▶ _What you have to do_
From the first line of the data down to the line bearing "Preserve Formatting", output every line exactly and include no pictures.

▶ _Information given_
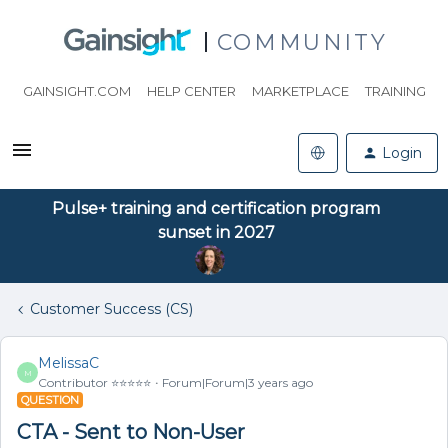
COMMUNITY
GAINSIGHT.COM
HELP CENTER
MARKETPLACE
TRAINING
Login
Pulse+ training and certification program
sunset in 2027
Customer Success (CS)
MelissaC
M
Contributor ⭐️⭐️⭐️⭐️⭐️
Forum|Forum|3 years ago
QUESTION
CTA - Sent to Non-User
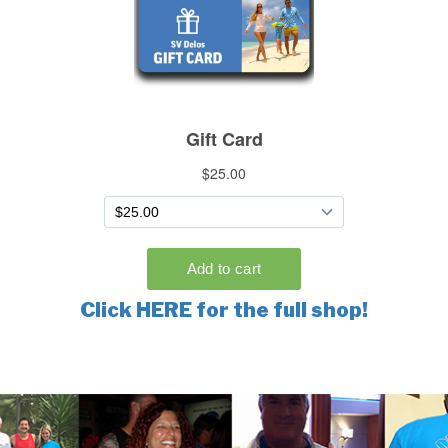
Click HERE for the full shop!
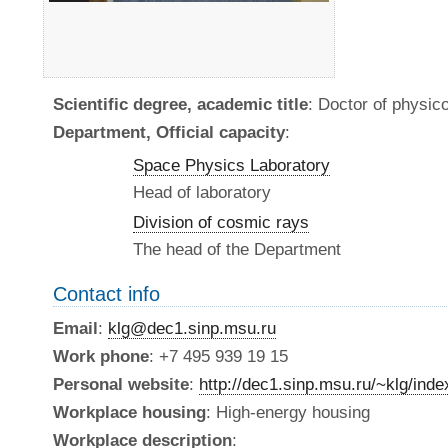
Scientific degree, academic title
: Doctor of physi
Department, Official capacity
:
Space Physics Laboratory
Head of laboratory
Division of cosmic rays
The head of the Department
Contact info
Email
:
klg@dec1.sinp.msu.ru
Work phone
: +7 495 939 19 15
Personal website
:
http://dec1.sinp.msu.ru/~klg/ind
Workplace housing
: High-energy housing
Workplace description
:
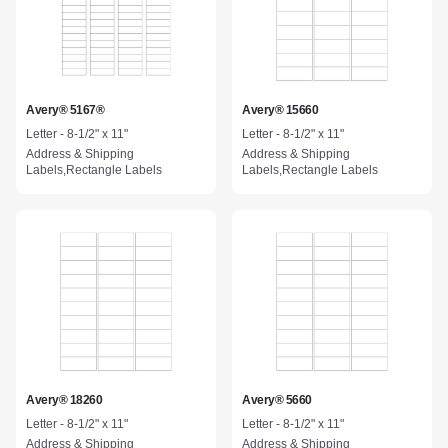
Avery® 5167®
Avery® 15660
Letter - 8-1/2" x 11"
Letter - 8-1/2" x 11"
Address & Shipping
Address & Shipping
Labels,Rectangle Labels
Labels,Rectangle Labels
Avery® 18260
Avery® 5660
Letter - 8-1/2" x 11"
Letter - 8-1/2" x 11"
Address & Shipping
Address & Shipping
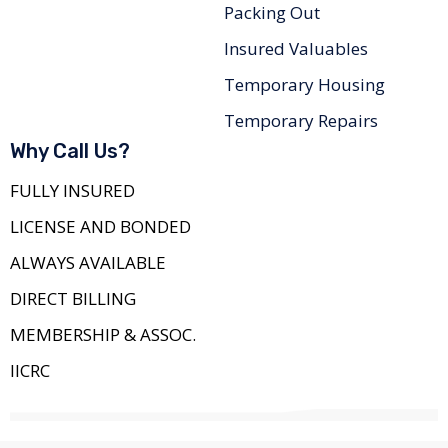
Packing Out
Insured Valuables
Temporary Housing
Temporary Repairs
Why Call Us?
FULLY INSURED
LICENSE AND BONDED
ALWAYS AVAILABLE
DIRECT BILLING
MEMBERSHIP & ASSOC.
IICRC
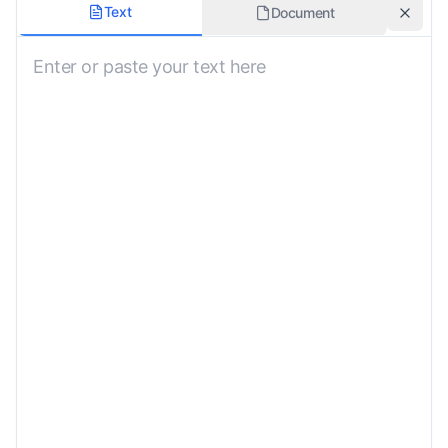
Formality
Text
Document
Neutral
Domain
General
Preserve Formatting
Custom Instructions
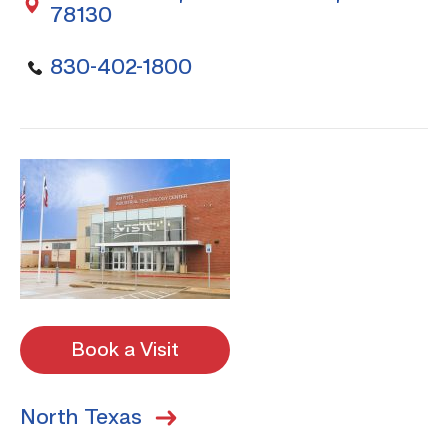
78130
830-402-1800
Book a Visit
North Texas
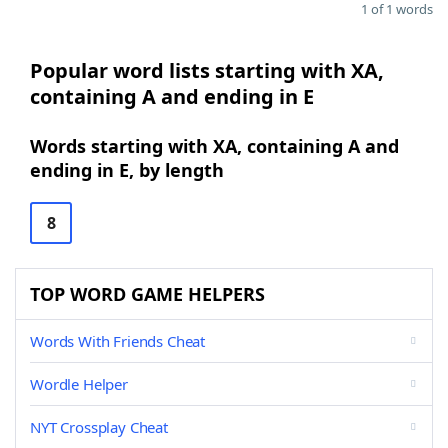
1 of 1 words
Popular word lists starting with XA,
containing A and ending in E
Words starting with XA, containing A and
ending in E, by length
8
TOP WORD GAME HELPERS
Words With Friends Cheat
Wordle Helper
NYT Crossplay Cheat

▶ _Task result_
COMMUNITY
GAINSIGHT.COM
HELP CENTER
MARKETPLACE
TRAINING
Login
Pulse+ training and certification program
sunset in 2027
Customer Success (CS)
MelissaC
M
Contributor ⭐️⭐️⭐️⭐️⭐️
Forum|Forum|3 years ago
QUESTION
CTA - Sent to Non-User
Click HERE for the full shop!
Scientific degree, academic title
: Doctor of physi
Department, Official capacity
:
Space Physics Laboratory
Head of laboratory
Division of cosmic rays
The head of the Department
Contact info
Email
:
klg@dec1.sinp.msu.ru
Work phone
: +7 495 939 19 15
Personal website
:
http://dec1.sinp.msu.ru/~klg/ind
Workplace housing
: High-energy housing
Workplace description
:
Avery® 5167®
Avery® 15660
Letter - 8-1/2" x 11"
Letter - 8-1/2" x 11"
Address & Shipping
Address & Shipping
Labels,Rectangle Labels
Labels,Rectangle Labels
Avery® 18260
Avery® 5660
Letter - 8-1/2" x 11"
Letter - 8-1/2" x 11"
Address & Shipping
Address & Shipping
Packing Out
Insured Valuables
Temporary Housing
Temporary Repairs
Why Call Us?
FULLY INSURED
LICENSE AND BONDED
ALWAYS AVAILABLE
DIRECT BILLING
MEMBERSHIP & ASSOC.
IICRC
Formality
Text
Document
Neutral
Domain
General
Preserve Formatting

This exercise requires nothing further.